══ Data extracts

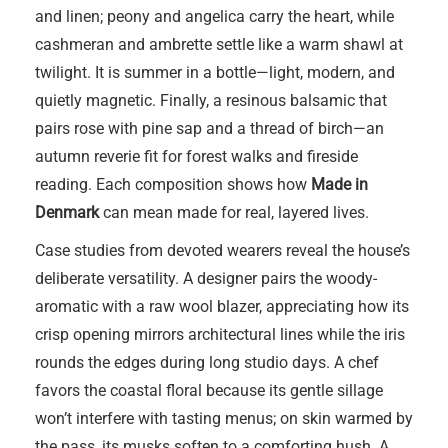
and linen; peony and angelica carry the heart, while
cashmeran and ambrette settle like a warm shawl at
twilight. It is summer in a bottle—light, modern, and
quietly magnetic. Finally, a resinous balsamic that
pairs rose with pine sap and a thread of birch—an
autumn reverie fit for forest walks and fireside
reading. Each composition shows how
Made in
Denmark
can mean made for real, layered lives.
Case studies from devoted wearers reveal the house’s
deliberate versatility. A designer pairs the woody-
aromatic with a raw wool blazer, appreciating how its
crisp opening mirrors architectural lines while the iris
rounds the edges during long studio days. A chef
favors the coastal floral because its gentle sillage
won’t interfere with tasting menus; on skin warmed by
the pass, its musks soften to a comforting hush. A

════

Action item:
Repeat, without change, each line of the data above from the one that contains "quietly magnetic. Finally, a" through the final line, counting both.

Solution to the problem:
quietly magnetic. Finally, a resinous balsamic that
pairs rose with pine sap and a thread of birch—an
autumn reverie fit for forest walks and fireside
reading. Each composition shows how
Made in
Denmark
can mean made for real, layered lives.
Case studies from devoted wearers reveal the house’s
deliberate versatility. A designer pairs the woody-
aromatic with a raw wool blazer, appreciating how its
crisp opening mirrors architectural lines while the iris
rounds the edges during long studio days. A chef
favors the coastal floral because its gentle sillage
won’t interfere with tasting menus; on skin warmed by
the pass, its musks soften to a comforting hush. A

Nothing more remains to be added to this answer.